• Problem details
Leave every picture out, and write out the remaining entries exactly.

[Saved entries]
==========

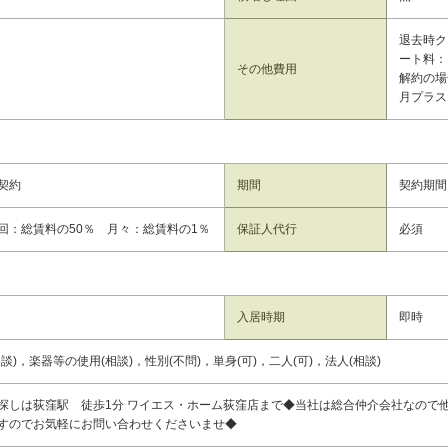
退去時ク
ート料：1
その他費用
解約の場
月プラス
契約
期間
契約期間
回：総賃料の50％ 月々：総賃料の1％
保証人代行
必須
入居時期
即時
談)，楽器等の使用(相談)，性別(不問)，単身(可)，二人(可)，法人(相談)
探しは荻窪駅 徒歩1分 ワイエス・ホーム荻窪店まで◆当社は総合仲介会社なので
すのでお気軽にお問い合わせくださいませ◆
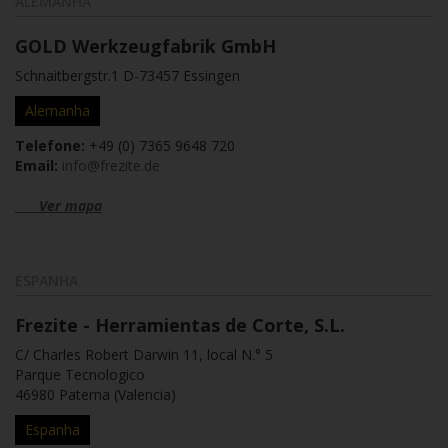
ALEMANHA
GOLD Werkzeugfabrik GmbH
Schnaitbergstr.1 D-73457 Essingen
Alemanha
Telefone:
+49 (0) 7365 9648 720
Email:
info@frezite.de
Ver mapa
ESPANHA
Frezite - Herramientas de Corte, S.L.
C/ Charles Robert Darwin 11, local N.° 5
Parque Tecnologico
46980 Paterna (Valencia)
Espanha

==========

• Response to the exercise
退去時ク
ート料：1
その他費用
解約の場
月プラス
契約
期間
契約期間
回：総賃料の50％ 月々：総賃料の1％
保証人代行
必須
入居時期
即時
談)，楽器等の使用(相談)，性別(不問)，単身(可)，二人(可)，法人(相談)
探しは荻窪駅 徒歩1分 ワイエス・ホーム荻窪店まで◆当社は総合仲介会社なので
すのでお気軽にお問い合わせくださいませ◆
ALEMANHA
GOLD Werkzeugfabrik GmbH
Schnaitbergstr.1 D-73457 Essingen
Alemanha
Telefone:
+49 (0) 7365 9648 720
Email:
info@frezite.de
Ver mapa
ESPANHA
Frezite - Herramientas de Corte, S.L.
C/ Charles Robert Darwin 11, local N.° 5
Parque Tecnologico
46980 Paterna (Valencia)
Espanha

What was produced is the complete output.